Transcribed page contents
+ + +
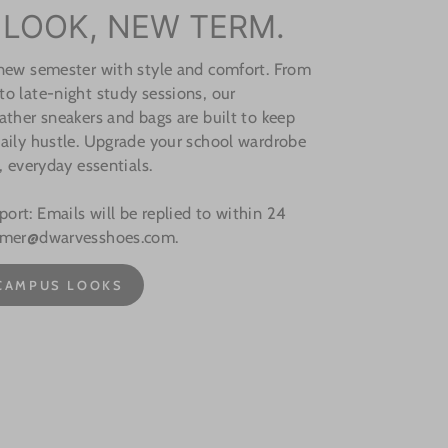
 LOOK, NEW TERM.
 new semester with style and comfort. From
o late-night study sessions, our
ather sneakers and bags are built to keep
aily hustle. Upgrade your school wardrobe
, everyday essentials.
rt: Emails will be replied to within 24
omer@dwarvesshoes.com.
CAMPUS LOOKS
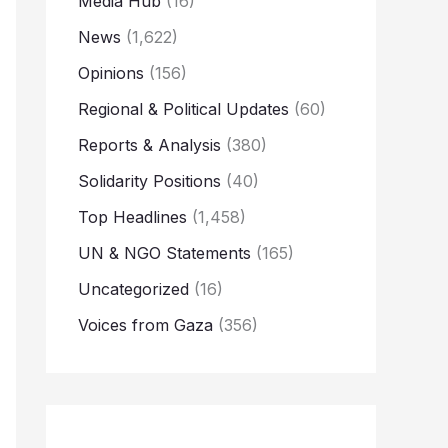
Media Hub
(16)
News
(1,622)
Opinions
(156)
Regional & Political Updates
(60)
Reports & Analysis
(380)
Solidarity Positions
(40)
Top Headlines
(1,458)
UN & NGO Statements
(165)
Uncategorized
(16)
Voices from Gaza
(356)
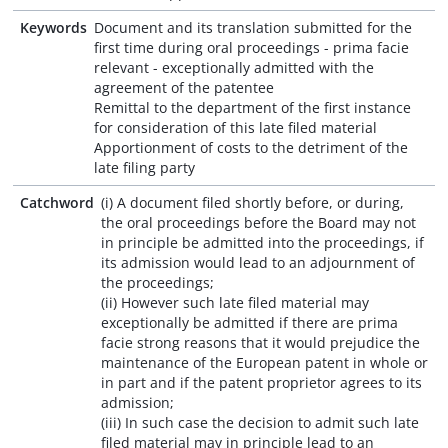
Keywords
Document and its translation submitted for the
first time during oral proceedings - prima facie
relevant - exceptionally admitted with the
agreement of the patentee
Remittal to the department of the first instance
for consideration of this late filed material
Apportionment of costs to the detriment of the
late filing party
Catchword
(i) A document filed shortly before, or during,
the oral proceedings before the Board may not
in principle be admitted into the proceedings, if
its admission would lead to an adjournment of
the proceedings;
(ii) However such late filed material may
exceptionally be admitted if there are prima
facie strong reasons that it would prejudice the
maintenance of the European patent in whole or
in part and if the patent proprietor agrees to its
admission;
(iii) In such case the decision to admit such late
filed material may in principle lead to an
+ + +
• _THE PROBLEM_: In the records above, find the lines holding "before". Copy each one.

• _FINISHED TASK_:
(i) A document filed shortly before, or during,
the oral proceedings before the Board may not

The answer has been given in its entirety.